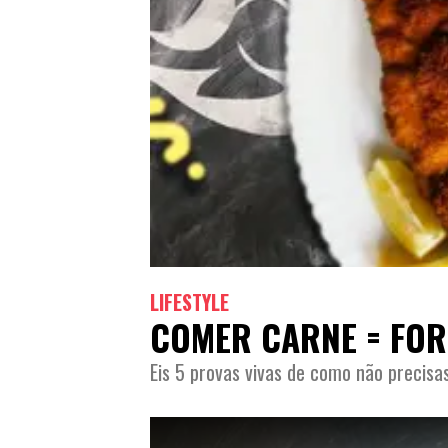
LIFESTYLE
COMER CARNE = FOR
Eis 5 provas vivas de como não precisa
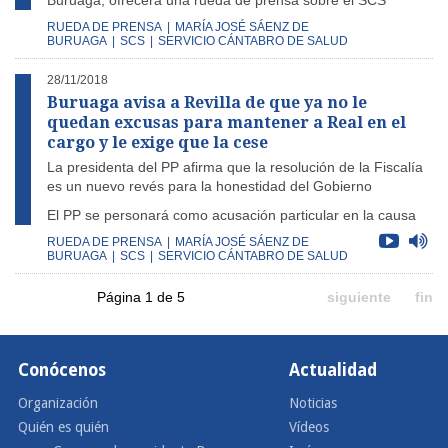
Buruaga, ofrecerá una rueda de prensa sobre el SCS
RUEDA DE PRENSA
|
MARÍA JOSÉ SÁENZ DE
BURUAGA
|
SCS
|
SERVICIO CÁNTABRO DE SALUD
28/11/2018
Buruaga avisa a Revilla de que ya no le
quedan excusas para mantener a Real en el
cargo y le exige que la cese
La presidenta del PP afirma que la resolución de la Fiscalía
es un nuevo revés para la honestidad del Gobierno
El PP se personará como acusación particular en la causa
RUEDA DE PRENSA
|
MARÍA JOSÉ SÁENZ DE
BURUAGA
|
SCS
|
SERVICIO CÁNTABRO DE SALUD
Página 1 de 5
siguiente
fin
Conócenos
Actualidad
Organización
Noticias
Quién es quién
Vídeos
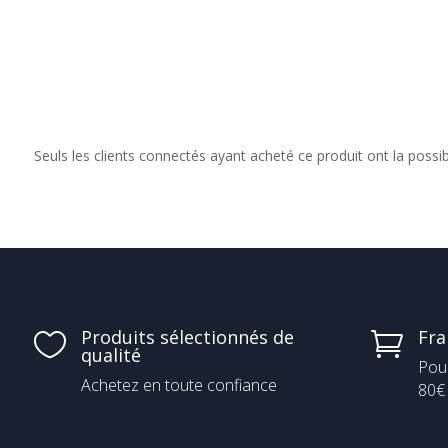
prix :
11,00 €
13,9
à
à
17,00 €
25,9
Seuls les clients connectés ayant acheté ce produit ont la possibil
Produits sélectionnés de
Fra


qualité
Pou
Achetez en toute confiance
80€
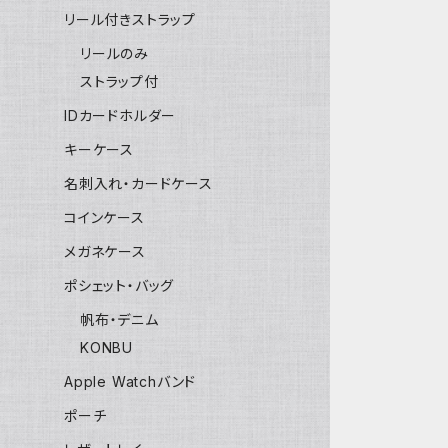
リール付きストラップ
リールのみ
ストラップ付
IDカードホルダー
キーケース
名刺入れ・カードケース
コインケース
メガネケース
ポシェット・バッグ
帆布・デニム
KONBU
Apple Watchバンド
ポーチ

==============================

=== Your goal ===
Pictures in the data above should not be copied; transcribe everything else exactly.

=== Exercise response ===
LIFESTYLE
COMER CARNE = FOR
Eis 5 provas vivas de como não precisa
Buruaga, ofrecerá una rueda de prensa sobre el SCS
RUEDA DE PRENSA
|
MARÍA JOSÉ SÁENZ DE
BURUAGA
|
SCS
|
SERVICIO CÁNTABRO DE SALUD
28/11/2018
Buruaga avisa a Revilla de que ya no le
quedan excusas para mantener a Real en el
cargo y le exige que la cese
La presidenta del PP afirma que la resolución de la Fiscalía
es un nuevo revés para la honestidad del Gobierno
El PP se personará como acusación particular en la causa
RUEDA DE PRENSA
|
MARÍA JOSÉ SÁENZ DE
BURUAGA
|
SCS
|
SERVICIO CÁNTABRO DE SALUD
Página 1 de 5
siguiente
fin
Conócenos
Actualidad
Organización
Noticias
Quién es quién
Vídeos
prix :
11,00 €
13,9
à
à
17,00 €
25,9
Seuls les clients connectés ayant acheté ce produit ont la possibil
Produits sélectionnés de
Fra


qualité
Pou
Achetez en toute confiance
80€
リール付きストラップ
リールのみ
ストラップ付
IDカードホルダー
キーケース
名刺入れ・カードケース
コインケース
メガネケース
ポシェット・バッグ
帆布・デニム
KONBU
Apple Watchバンド
ポーチ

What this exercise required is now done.